> Task
If a line of the records contains the string "screenshot", copy it out.

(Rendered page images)
»»

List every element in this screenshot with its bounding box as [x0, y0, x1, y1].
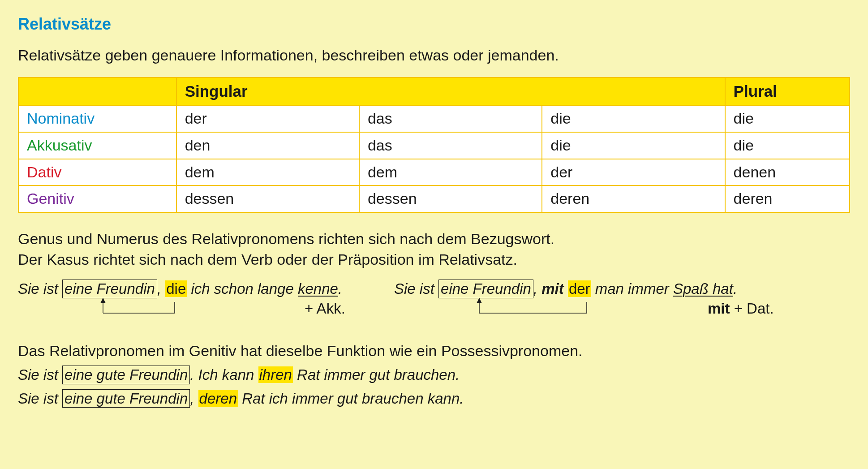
rule-paragraph-1: Genus und Numerus des Relativpronomens r…: [18, 229, 850, 270]
case-label-dativ: Dativ: [18, 159, 176, 186]
rule-paragraph-2: Das Relativpronomen im Genitiv hat diese…: [18, 341, 850, 361]
genitiv-section: Das Relativpronomen im Genitiv hat diese…: [18, 341, 850, 409]
preposition-bold: mit: [541, 280, 564, 297]
antecedent-box: eine gute Freundin: [62, 366, 190, 384]
antecedent-box: eine gute Freundin: [62, 389, 190, 408]
case-annotation: mit + Dat.: [708, 299, 774, 319]
header-singular: Singular: [176, 77, 725, 105]
cell: dem: [176, 159, 359, 186]
case-label-nominativ: Nominativ: [18, 105, 176, 132]
rule-line: Der Kasus richtet sich nach dem Verb ode…: [18, 250, 850, 270]
case-label-genitiv: Genitiv: [18, 185, 176, 212]
reference-arrow-icon: [394, 295, 609, 327]
table-row-akkusativ: Akkusativ den das die die: [18, 132, 850, 159]
cell: denen: [725, 159, 850, 186]
cell: die: [542, 105, 725, 132]
table-row-nominativ: Nominativ der das die die: [18, 105, 850, 132]
verb-underline: kenne: [298, 280, 338, 297]
rule-line: Genus und Numerus des Relativpronomens r…: [18, 229, 850, 250]
header-empty: [18, 77, 176, 105]
section-title: Relativsätze: [18, 13, 850, 35]
table-row-dativ: Dativ dem dem der denen: [18, 159, 850, 186]
cell: das: [359, 105, 542, 132]
example-sentence-1: Sie ist eine Freundin, die ich schon lan…: [18, 279, 367, 328]
cell: das: [359, 132, 542, 159]
relative-pronoun: die: [165, 280, 187, 297]
examples-row: Sie ist eine Freundin, die ich schon lan…: [18, 279, 850, 328]
example-sentence-3: Sie ist eine gute Freundin. Ich kann ihr…: [18, 365, 850, 385]
cell: der: [176, 105, 359, 132]
case-label-akkusativ: Akkusativ: [18, 132, 176, 159]
reference-arrow-icon: [18, 295, 197, 327]
cell: deren: [542, 185, 725, 212]
cell: deren: [725, 185, 850, 212]
table-row-genitiv: Genitiv dessen dessen deren deren: [18, 185, 850, 212]
cell: der: [542, 159, 725, 186]
header-plural: Plural: [725, 77, 850, 105]
verb-underline: Spaß hat: [673, 280, 733, 297]
table-header-row: Singular Plural: [18, 77, 850, 105]
cell: dessen: [176, 185, 359, 212]
cell: dessen: [359, 185, 542, 212]
possessive-pronoun: ihren: [258, 366, 293, 383]
example-text: Sie ist eine Freundin, mit der man immer…: [394, 280, 737, 297]
relative-pronouns-table: Singular Plural Nominativ der das die di…: [18, 77, 850, 213]
example-sentence-4: Sie ist eine gute Freundin, deren Rat ic…: [18, 389, 850, 409]
cell: den: [176, 132, 359, 159]
cell: die: [542, 132, 725, 159]
intro-text: Relativsätze geben genauere Informatione…: [18, 45, 850, 66]
cell: die: [725, 105, 850, 132]
relative-pronoun: der: [568, 280, 591, 297]
cell: die: [725, 132, 850, 159]
case-annotation: + Akk.: [305, 299, 345, 319]
cell: dem: [359, 159, 542, 186]
relative-pronoun-genitiv: deren: [198, 390, 238, 407]
example-text: Sie ist eine Freundin, die ich schon lan…: [18, 280, 342, 297]
example-sentence-2: Sie ist eine Freundin, mit der man immer…: [394, 279, 797, 328]
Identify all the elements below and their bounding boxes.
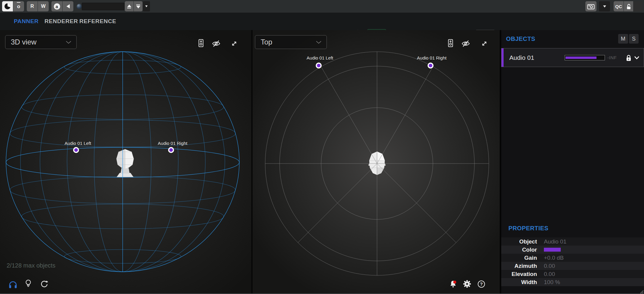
object-expand-button[interactable]: [634, 56, 639, 60]
eye-slash-icon: [461, 39, 470, 48]
fullscreen-top-button[interactable]: [480, 40, 488, 47]
automation-write-button[interactable]: W: [38, 1, 49, 11]
preset-name-field[interactable]: [82, 3, 124, 10]
panner-top-view: Top Audio 01: [253, 30, 500, 294]
property-row-azimuth: Azimuth 0.00: [501, 262, 644, 270]
property-value[interactable]: +0.0 dB: [544, 254, 564, 262]
object-dot-left[interactable]: [73, 147, 79, 153]
help-button[interactable]: ?: [477, 280, 485, 288]
read-label: R: [30, 4, 34, 9]
hide-labels-button[interactable]: [212, 39, 221, 48]
camera-icon: [587, 3, 595, 10]
property-value[interactable]: 0.00: [544, 270, 555, 278]
speaker-icon: [198, 39, 204, 47]
property-row-elevation: Elevation 0.00: [501, 270, 644, 278]
mute-all-button[interactable]: M: [618, 34, 628, 44]
property-row-gain: Gain +0.0 dB: [501, 254, 644, 262]
host-toolbar: o R W a: [0, 0, 644, 13]
grid-spokes: [265, 52, 489, 275]
sidebar: OBJECTS M S Audio 01 -INF: [501, 30, 644, 294]
fullscreen-3d-button[interactable]: [230, 40, 238, 47]
chevron-down-icon: [634, 56, 639, 60]
snapshot-button[interactable]: [585, 1, 596, 11]
lightbulb-icon: [25, 279, 32, 289]
resize-grip-icon: [639, 289, 644, 294]
next-preset-button[interactable]: [134, 1, 143, 11]
tab-renderer[interactable]: RENDERER: [44, 13, 78, 30]
speaker-visibility-button[interactable]: [448, 39, 453, 47]
unlocked-padlock-icon: [625, 3, 632, 10]
object-label-right: Audio 01 Right: [402, 55, 462, 60]
qc-label: QC: [615, 4, 622, 9]
object-lock-button[interactable]: [625, 54, 632, 62]
eject-up-icon: [127, 5, 131, 8]
settings-button[interactable]: [463, 280, 471, 288]
speaker-visibility-button[interactable]: [198, 39, 204, 47]
bell-icon: [449, 280, 457, 288]
expand-arrows-icon: [480, 40, 488, 47]
rotate-reset-icon: [40, 280, 48, 288]
object-row[interactable]: Audio 01 -INF: [501, 48, 644, 67]
solo-all-button[interactable]: S: [629, 34, 639, 44]
property-row-object: Object Audio 01: [501, 237, 644, 246]
tab-panner[interactable]: PANNER: [14, 13, 38, 30]
gear-icon: [463, 280, 471, 288]
max-objects-note: 2/128 max objects: [7, 262, 55, 269]
property-label: Gain: [501, 254, 537, 262]
property-label: Elevation: [501, 270, 537, 278]
automation-enable-button[interactable]: a: [51, 1, 62, 11]
hints-button[interactable]: [25, 279, 32, 289]
object-dot-right[interactable]: [168, 147, 174, 153]
reset-view-button[interactable]: [40, 280, 48, 288]
auto-icon: a: [54, 3, 60, 10]
object-label-right: Audio 01 Right: [143, 141, 203, 146]
target-sphere-icon[interactable]: [77, 4, 82, 9]
eject-down-icon: [136, 5, 140, 8]
qc-button[interactable]: QC: [614, 1, 624, 11]
object-color-strip: [501, 48, 504, 67]
headphones-icon: [8, 280, 17, 289]
view-3d-selector-value: 3D view: [11, 38, 36, 46]
hide-labels-button[interactable]: [461, 39, 470, 48]
properties-table: Object Audio 01 Color Gain +0.0 dB Azimu…: [501, 237, 644, 286]
property-value[interactable]: 100 %: [544, 278, 560, 286]
property-label: Object: [501, 237, 537, 246]
object-dot-left[interactable]: [316, 63, 322, 69]
object-dot-right[interactable]: [428, 63, 434, 69]
property-value[interactable]: 0.00: [544, 262, 555, 270]
listener-head-3d: [116, 149, 134, 177]
view-top-selector-value: Top: [261, 38, 272, 46]
compare-icon: o: [17, 4, 20, 9]
property-label: Color: [501, 246, 537, 254]
compare-button[interactable]: o: [13, 1, 24, 11]
property-value[interactable]: Audio 01: [544, 237, 566, 246]
dropdown-arrow-icon: [145, 5, 148, 7]
help-icon: ?: [477, 280, 485, 288]
expand-arrows-icon: [230, 40, 238, 47]
write-label: W: [41, 4, 45, 9]
color-swatch[interactable]: [544, 248, 561, 252]
object-level-meter: [565, 55, 605, 60]
object-name: Audio 01: [509, 48, 534, 67]
plugin-power-button[interactable]: [2, 1, 13, 11]
chevron-down-icon: [316, 41, 322, 44]
view-top-selector[interactable]: Top: [255, 35, 327, 49]
automation-read-button[interactable]: R: [27, 1, 38, 11]
resize-grip[interactable]: [639, 289, 644, 294]
previous-preset-button[interactable]: [125, 1, 133, 11]
previous-button[interactable]: [63, 1, 73, 11]
object-label-left: Audio 01 Left: [290, 55, 350, 60]
property-row-width: Width 100 %: [501, 278, 644, 286]
snapshot-menu-button[interactable]: [599, 1, 610, 11]
binaural-monitor-button[interactable]: [8, 280, 17, 289]
lock-icon: [625, 54, 632, 62]
preset-menu-button[interactable]: [143, 1, 150, 11]
dropdown-arrow-icon: [603, 5, 606, 8]
property-label: Azimuth: [501, 262, 537, 270]
tab-reference[interactable]: REFERENCE: [79, 13, 116, 30]
lock-button[interactable]: [624, 1, 633, 11]
empty-slot-button[interactable]: [633, 1, 642, 11]
view-3d-selector[interactable]: 3D view: [5, 35, 77, 49]
tab-bar: PANNER RENDERER REFERENCE Limit MASTER O…: [0, 13, 644, 30]
notifications-button[interactable]: [449, 280, 457, 288]
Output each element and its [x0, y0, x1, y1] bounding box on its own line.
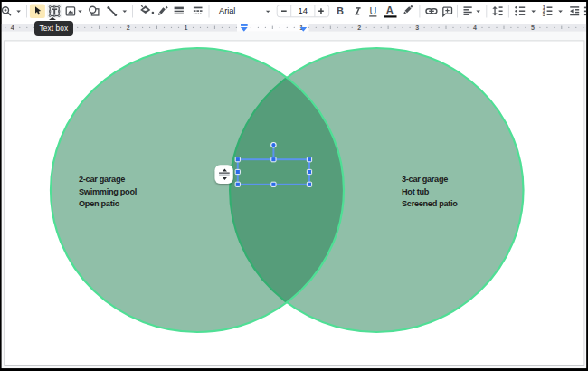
svg-text:U: U — [369, 5, 376, 16]
svg-text:Swimming pool: Swimming pool — [79, 187, 137, 196]
svg-text:Screened patio: Screened patio — [402, 199, 458, 208]
svg-text:4: 4 — [473, 24, 477, 31]
svg-text:2-car garage: 2-car garage — [79, 175, 125, 184]
svg-text:A: A — [386, 5, 394, 17]
svg-text:14: 14 — [299, 5, 308, 15]
svg-text:Hot tub: Hot tub — [402, 187, 430, 196]
svg-text:B: B — [337, 5, 344, 16]
svg-text:2: 2 — [127, 24, 130, 31]
svg-text:3: 3 — [543, 12, 545, 17]
svg-text:3: 3 — [415, 24, 419, 31]
svg-text:3-car garage: 3-car garage — [402, 175, 448, 184]
svg-text:4: 4 — [11, 24, 14, 31]
svg-text:1: 1 — [185, 24, 188, 31]
svg-text:Arial: Arial — [219, 6, 235, 15]
svg-text:5: 5 — [531, 24, 535, 31]
svg-text:2: 2 — [357, 24, 361, 31]
svg-text:Open patio: Open patio — [79, 199, 120, 208]
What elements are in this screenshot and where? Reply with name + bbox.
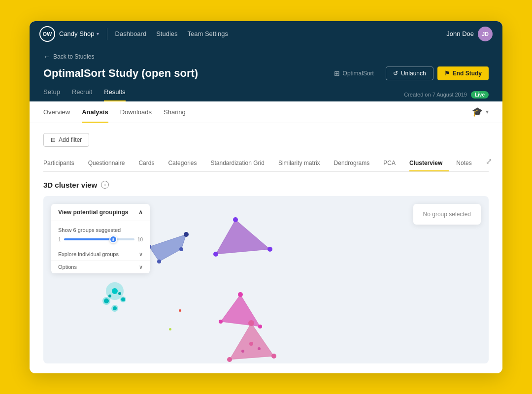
info-icon[interactable]: i: [101, 181, 109, 189]
atab-cards[interactable]: Cards: [138, 156, 161, 171]
options-section[interactable]: Options ∨: [51, 261, 150, 273]
explore-chevron-icon: ∨: [139, 251, 143, 258]
shape-pink-bottom-cluster: [226, 319, 277, 363]
tab-sharing[interactable]: Sharing: [164, 101, 186, 123]
back-link[interactable]: ← Back to Studies: [43, 53, 489, 61]
avatar[interactable]: JD: [478, 27, 493, 41]
svg-point-3: [184, 232, 189, 237]
no-group-label: No group selected: [423, 211, 471, 218]
tab-results[interactable]: Results: [104, 88, 125, 101]
unlaunch-button[interactable]: ↺ Unlaunch: [386, 66, 433, 80]
nav-links: Dashboard Studies Team Settings: [115, 30, 447, 37]
slider-track[interactable]: 8: [64, 238, 134, 240]
svg-point-20: [238, 292, 243, 297]
nav-team-settings[interactable]: Team Settings: [188, 30, 228, 37]
shape-blue-cluster: [144, 220, 199, 274]
user-name: John Doe: [446, 30, 474, 37]
slider-max: 10: [137, 237, 143, 242]
back-label: Back to Studies: [53, 53, 94, 60]
atab-pca[interactable]: PCA: [383, 156, 402, 171]
flag-icon: ⚑: [444, 70, 450, 77]
second-nav: Overview Analysis Downloads Sharing 🎓 ▾: [30, 101, 502, 123]
svg-point-1: [157, 260, 161, 263]
atab-notes[interactable]: Notes: [456, 156, 478, 171]
study-header-row: OptimalSort Study (open sort) ⊞ OptimalS…: [43, 66, 489, 80]
end-study-button[interactable]: ⚑ End Study: [437, 66, 489, 80]
live-badge: Live: [471, 91, 489, 98]
optimal-sort-label: OptimalSort: [343, 70, 374, 77]
atab-similarity[interactable]: Similarity matrix: [278, 156, 327, 171]
atab-participants[interactable]: Participants: [43, 156, 81, 171]
cluster-section: 3D cluster view i View potential groupin…: [43, 181, 489, 363]
study-tabs: Setup Recruit Results: [43, 88, 126, 101]
study-meta: Created on 7 August 2019 Live: [404, 91, 489, 98]
content-area: ⊟ Add filter Participants Questionnaire …: [30, 123, 502, 373]
svg-point-22: [219, 320, 223, 324]
nav-divider: [107, 28, 107, 40]
cluster-title: 3D cluster view i: [43, 181, 489, 189]
slider-row: 1 8 10: [58, 237, 143, 242]
tab-downloads[interactable]: Downloads: [120, 101, 152, 123]
add-filter-button[interactable]: ⊟ Add filter: [43, 133, 89, 147]
nav-dashboard[interactable]: Dashboard: [115, 30, 147, 37]
second-nav-tabs: Overview Analysis Downloads Sharing: [43, 101, 186, 123]
svg-point-16: [113, 306, 117, 310]
app-window: OW Candy Shop ▾ Dashboard Studies Team S…: [30, 21, 502, 373]
slider-thumb[interactable]: 8: [109, 235, 117, 243]
svg-point-24: [248, 320, 254, 326]
svg-point-25: [271, 354, 276, 359]
cluster-canvas: View potential groupings ∧ Show 6 groups…: [43, 196, 489, 363]
svg-point-2: [179, 247, 183, 251]
atab-questionnaire[interactable]: Questionnaire: [88, 156, 132, 171]
options-chevron-icon: ∨: [139, 264, 143, 270]
groupings-panel: View potential groupings ∧ Show 6 groups…: [51, 204, 150, 273]
groupings-body: Show 6 groups suggested 1 8 10: [51, 221, 150, 248]
tab-recruit[interactable]: Recruit: [72, 88, 92, 101]
svg-marker-5: [216, 220, 270, 254]
explore-groups[interactable]: Explore individual groups ∨: [51, 248, 150, 261]
svg-point-13: [112, 288, 118, 294]
slider-label: Show 6 groups suggested: [58, 227, 143, 233]
fullscreen-button[interactable]: ⤢: [486, 157, 492, 170]
slider-fill: [64, 238, 113, 240]
unlaunch-icon: ↺: [393, 70, 398, 77]
svg-point-28: [241, 350, 244, 353]
tab-overview[interactable]: Overview: [43, 101, 70, 123]
tab-analysis[interactable]: Analysis: [82, 101, 108, 123]
shape-small-red-dot: [179, 309, 181, 312]
svg-point-6: [233, 217, 238, 222]
nav-studies[interactable]: Studies: [156, 30, 177, 37]
logo-badge: OW: [39, 26, 55, 42]
user-area: John Doe JD: [446, 27, 493, 41]
hat-icon[interactable]: 🎓: [472, 106, 483, 117]
brand-name[interactable]: Candy Shop ▾: [59, 30, 99, 37]
tab-setup[interactable]: Setup: [43, 88, 60, 101]
analysis-tabs-left: Participants Questionnaire Cards Categor…: [43, 156, 486, 171]
top-nav: OW Candy Shop ▾ Dashboard Studies Team S…: [30, 21, 502, 47]
optimal-sort-link: ⊞ OptimalSort: [334, 69, 374, 77]
study-title: OptimalSort Study (open sort): [43, 67, 198, 80]
study-tabs-row: Setup Recruit Results Created on 7 Augus…: [43, 88, 489, 101]
svg-point-26: [227, 357, 232, 362]
svg-point-8: [213, 252, 218, 257]
groupings-header[interactable]: View potential groupings ∧: [51, 204, 150, 221]
atab-clusterview[interactable]: Clusterview: [409, 156, 449, 171]
shape-teal-cluster: [93, 279, 137, 318]
svg-point-14: [104, 298, 109, 303]
atab-dendrograms[interactable]: Dendrograms: [334, 156, 377, 171]
collapse-icon: ∧: [138, 209, 143, 216]
shape-lime-dot: [169, 328, 171, 330]
svg-point-29: [258, 347, 261, 350]
svg-point-18: [118, 292, 121, 295]
slider-min: 1: [58, 237, 61, 242]
atab-categories[interactable]: Categories: [168, 156, 203, 171]
filter-icon: ⊟: [51, 136, 56, 143]
brand-chevron-icon: ▾: [97, 31, 99, 36]
atab-standardization[interactable]: Standardization Grid: [210, 156, 271, 171]
study-actions: ↺ Unlaunch ⚑ End Study: [386, 66, 489, 80]
second-nav-right: 🎓 ▾: [472, 106, 489, 117]
study-header: ← Back to Studies OptimalSort Study (ope…: [30, 47, 502, 101]
back-arrow-icon: ←: [43, 53, 50, 61]
svg-point-15: [121, 297, 125, 301]
no-group-panel: No group selected: [413, 204, 481, 225]
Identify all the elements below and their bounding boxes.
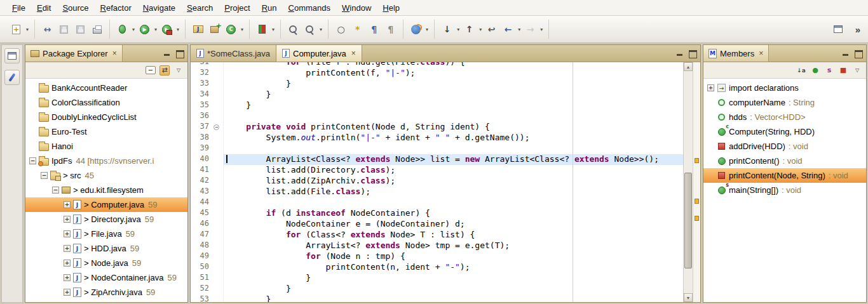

««

> Answer below
List every element in this screenshot with its bounding box as [x0, y0, x1, y1].
What elements are in this screenshot and where? Reply with name + bbox.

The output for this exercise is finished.